The problem = From the listing below, copy only the lines from the line that contains "kaybetti. Avrupa'da endeks vadeli kontratlar" to the line that contains "işaretin görülmemesiyle karışık bir seyir", counting those two lines as part of the copy.
• • • • • • •
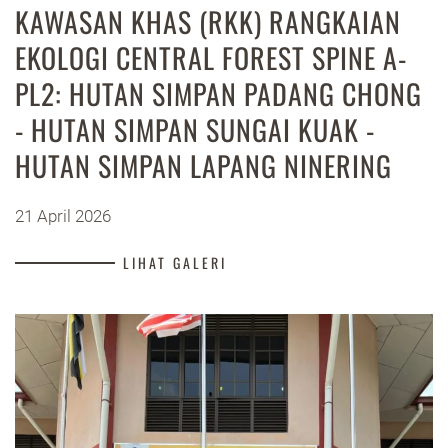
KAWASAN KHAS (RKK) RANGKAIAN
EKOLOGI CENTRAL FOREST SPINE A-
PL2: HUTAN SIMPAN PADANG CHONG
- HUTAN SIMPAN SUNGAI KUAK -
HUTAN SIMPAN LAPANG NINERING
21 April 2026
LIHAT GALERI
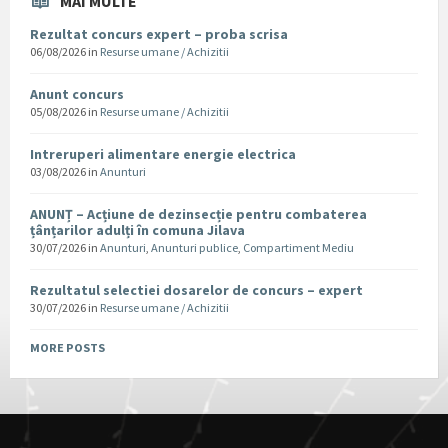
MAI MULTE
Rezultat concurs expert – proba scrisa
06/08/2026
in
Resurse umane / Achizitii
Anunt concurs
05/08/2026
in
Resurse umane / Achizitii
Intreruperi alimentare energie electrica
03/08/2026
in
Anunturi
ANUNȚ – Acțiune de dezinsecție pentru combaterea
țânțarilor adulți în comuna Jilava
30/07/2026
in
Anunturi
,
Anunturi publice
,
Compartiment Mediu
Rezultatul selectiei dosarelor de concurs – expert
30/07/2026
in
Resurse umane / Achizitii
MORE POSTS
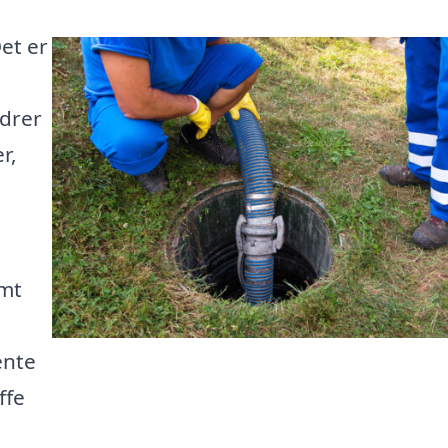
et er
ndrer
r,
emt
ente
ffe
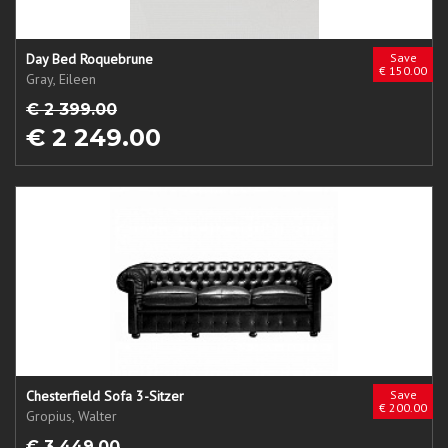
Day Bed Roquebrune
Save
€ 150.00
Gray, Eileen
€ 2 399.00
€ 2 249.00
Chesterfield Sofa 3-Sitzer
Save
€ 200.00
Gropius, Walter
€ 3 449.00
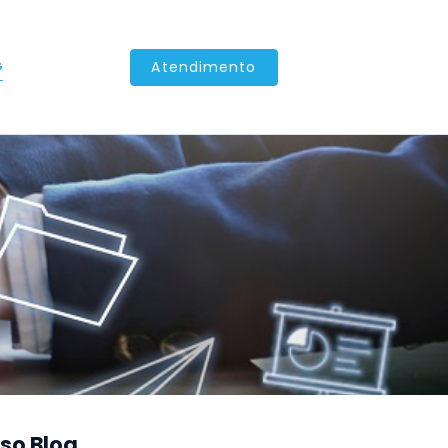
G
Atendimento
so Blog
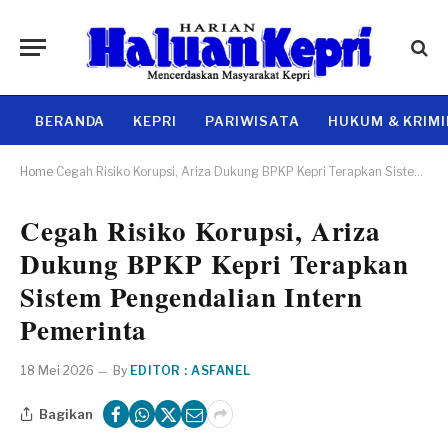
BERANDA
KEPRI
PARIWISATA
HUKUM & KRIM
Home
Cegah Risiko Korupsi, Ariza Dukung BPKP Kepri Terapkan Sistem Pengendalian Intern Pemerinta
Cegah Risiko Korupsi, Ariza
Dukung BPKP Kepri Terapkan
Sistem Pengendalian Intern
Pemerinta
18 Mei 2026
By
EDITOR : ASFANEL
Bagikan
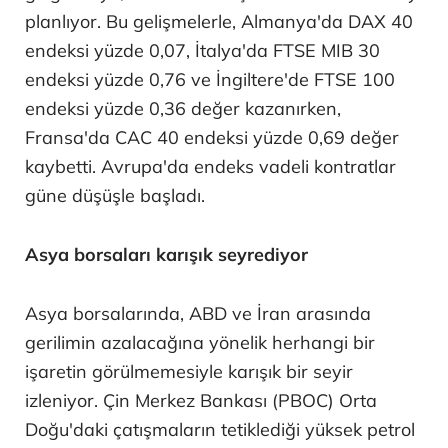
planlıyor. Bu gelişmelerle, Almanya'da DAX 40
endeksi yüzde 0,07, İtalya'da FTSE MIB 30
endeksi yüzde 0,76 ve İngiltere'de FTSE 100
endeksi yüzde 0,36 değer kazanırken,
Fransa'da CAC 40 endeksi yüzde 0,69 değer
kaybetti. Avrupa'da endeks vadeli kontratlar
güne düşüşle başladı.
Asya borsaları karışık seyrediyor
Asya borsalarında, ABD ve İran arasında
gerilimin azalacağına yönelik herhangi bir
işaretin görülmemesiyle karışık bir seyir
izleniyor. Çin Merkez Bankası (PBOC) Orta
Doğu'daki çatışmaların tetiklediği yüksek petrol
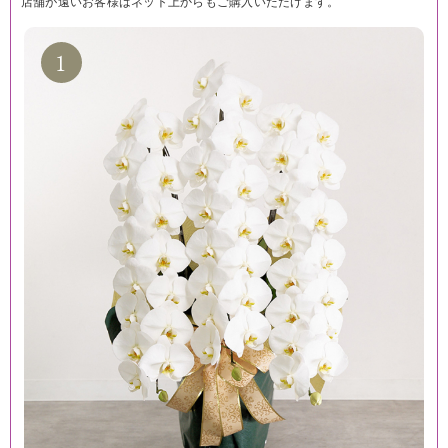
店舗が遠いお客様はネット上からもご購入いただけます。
• • • • • • •
Answer section =
kaybetti. Avrupa'da endeks vadeli kontratlar
güne düşüşle başladı.
Asya borsaları karışık seyrediyor
Asya borsalarında, ABD ve İran arasında
gerilimin azalacağına yönelik herhangi bir
işaretin görülmemesiyle karışık bir seyir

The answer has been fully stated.